Harvard CS 242
Mondays and Wednesdays from 4:30-5:45 pm, Maxwell Dworkin G125
Instructor: H.T. Kung
The continued success of artificial intelligence will be tied to the development of AI-specific at-scale compute infrastructure and related methods. This active research area will be key to future developments in the field.
In CS 242, students will learn both the principles and state-of-the-art research in this rapidly advancing field. In order to become effective practitioners and researchers in this field, students must obtain a full-stack view of AI, understanding AI hardware, model-level optimizations, distributed training and deployment, security, and flexible architectures for future models. By studying these topics together, students will acquire an integrated understanding of these topics.

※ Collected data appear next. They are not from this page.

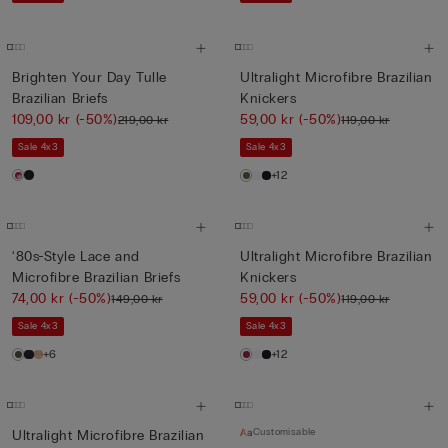
Brighten Your Day Tulle
Ultralight Microfibre Brazilian
Brazilian Briefs
Knickers
109,00 kr
(-50%)
59,00 kr
(-50%)
219,00 kr
119,00 kr
Sale 4x3
Sale 4x3
+12
‘80s-Style Lace and
Ultralight Microfibre Brazilian
Microfibre Brazilian Briefs
Knickers
74,00 kr
(-50%)
59,00 kr
(-50%)
149,00 kr
119,00 kr
Sale 4x3
Sale 4x3
+6
+12
Customisable
Ultralight Microfibre Brazilian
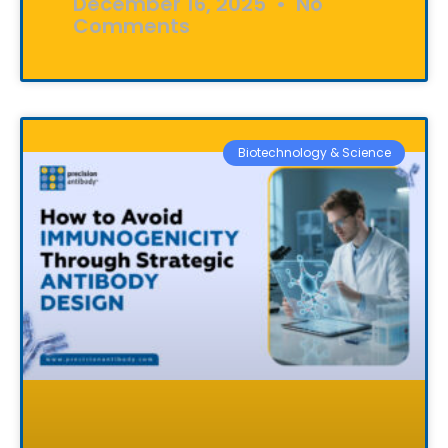
December 16, 2025
No
Comments
Biotechnology & Science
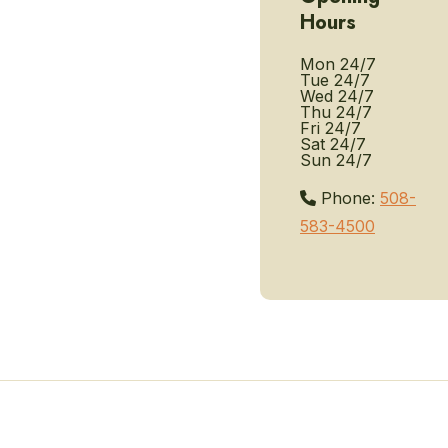
Hours
Mon
24/7
Tue
24/7
Wed
24/7
Thu
24/7
Fri
24/7
Sat
24/7
Sun
24/7
Phone:
508-
583-4500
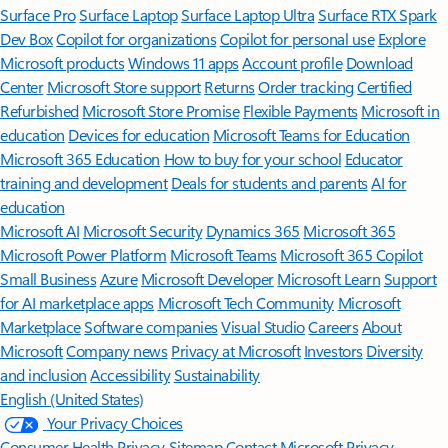
Surface Pro
Surface Laptop
Surface Laptop Ultra
Surface RTX Spark
Dev Box
Copilot for organizations
Copilot for personal use
Explore
Microsoft products
Windows 11 apps
Account profile
Download
Center
Microsoft Store support
Returns
Order tracking
Certified
Refurbished
Microsoft Store Promise
Flexible Payments
Microsoft in
education
Devices for education
Microsoft Teams for Education
Microsoft 365 Education
How to buy for your school
Educator
training and development
Deals for students and parents
AI for
education
Microsoft AI
Microsoft Security
Dynamics 365
Microsoft 365
Microsoft Power Platform
Microsoft Teams
Microsoft 365 Copilot
Small Business
Azure
Microsoft Developer
Microsoft Learn
Support
for AI marketplace apps
Microsoft Tech Community
Microsoft
Marketplace
Software companies
Visual Studio
Careers
About
Microsoft
Company news
Privacy at Microsoft
Investors
Diversity
and inclusion
Accessibility
Sustainability
English (United States)
Your Privacy Choices
Consumer Health Privacy
Sitemap
Contact Microsoft
Privacy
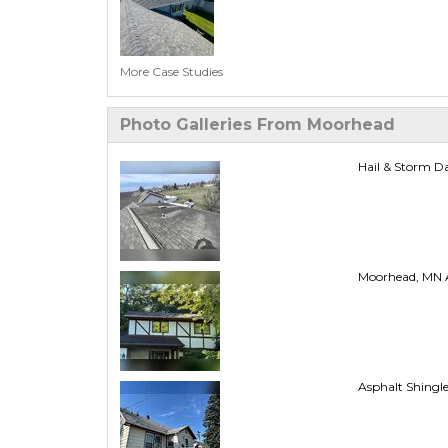
More Case Studies
Photo Galleries From Moorhead
Hail & Storm D
Moorhead, MN A
Asphalt Shingl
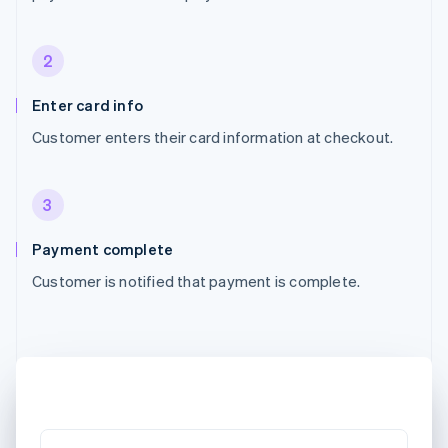
2
Enter card info
Customer enters their card information at checkout.
3
Payment complete
Customer is notified that payment is complete.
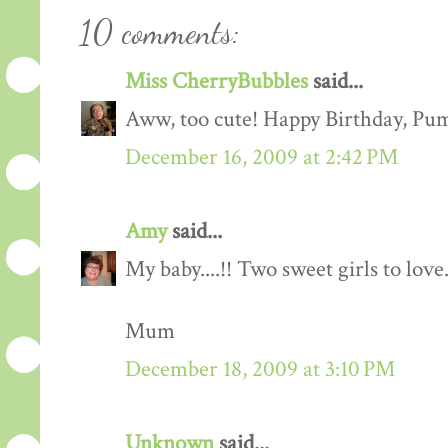
10 comments:
Miss CherryBubbles
said...
Aww, too cute! Happy Birthday, Pu
December 16, 2009 at 2:42 PM
Amy
said...
My baby....!! Two sweet girls to lov
Mum
December 18, 2009 at 3:10 PM
Unknown
said...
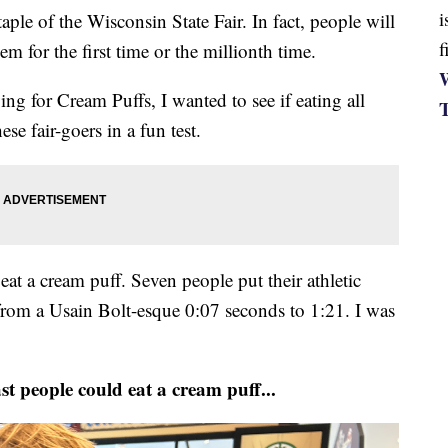
i
e of the Wisconsin State Fair. In fact, people will
f
em for the first time or the millionth time.
W
ng for Cream Puffs, I wanted to see if eating all
se fair-goers in a fun test.
eat a cream puff. Seven people put their athletic
 from a Usain Bolt-esque 0:07 seconds to 1:21. I was
st people could eat a cream puff...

CS 242 will teach the latest developments in the field. AI hardware topics include TPUs and systolic arrays, industry AI chip architectures, memory-on-logic chip architectures, 3D-IC packing for CNNs, in-memory computing, and multi-chip-modules-based architectures. Model-level optimization topics include general matrix to matrix multiplication optimizations, separable kernels, pruning, quantization, term revealing, and NLP accelerators for state-of-the-art language models including transformers, RNNs, and LSTMS. Distributed training and deployment topics include distributed stochastic gradient descent, federated learning, and 5G mobile edge deployments. Security topics include secure distributed learning over the blockchain and secure AI execution methods. Flexible architecture topics include FPGAs and general purpose instructions.
Students will gain hands-on experience through programming assignments, presentations, reading quizzes, midterm, and a final project. Students will have latitude in choosing a final project they are passionate about. They will formulate their projects early in the course, so there will be sufficient time for discussion and iterations with the teaching staff, as well as for system design and implementation.
Recommended Prep: (1) programming experience (Python, MatLab or C/C++ should be fine); (2) basic knowledge in systems and machine organization; (3) familiarity in data structures and algorithms; and (4) maturity in mathematics (e.g., undergraduate linear algebra and statistics).